Assigned task: All lines holding the word "Marius" in the listing below need to be copied.

Supplied entries:
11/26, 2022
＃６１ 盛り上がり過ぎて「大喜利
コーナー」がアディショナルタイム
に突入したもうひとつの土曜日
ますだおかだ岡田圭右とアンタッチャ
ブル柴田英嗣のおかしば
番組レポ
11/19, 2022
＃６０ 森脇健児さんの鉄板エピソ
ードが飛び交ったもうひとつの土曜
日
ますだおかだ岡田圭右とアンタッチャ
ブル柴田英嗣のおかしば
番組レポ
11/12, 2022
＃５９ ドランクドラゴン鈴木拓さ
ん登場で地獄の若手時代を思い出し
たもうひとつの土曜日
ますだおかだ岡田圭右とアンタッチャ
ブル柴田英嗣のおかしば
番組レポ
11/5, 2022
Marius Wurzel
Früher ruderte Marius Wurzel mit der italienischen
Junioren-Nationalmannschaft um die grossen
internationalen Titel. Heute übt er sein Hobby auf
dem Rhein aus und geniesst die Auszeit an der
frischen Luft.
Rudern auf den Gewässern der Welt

Answer section:
Marius Wurzel
Früher ruderte Marius Wurzel mit der italienischen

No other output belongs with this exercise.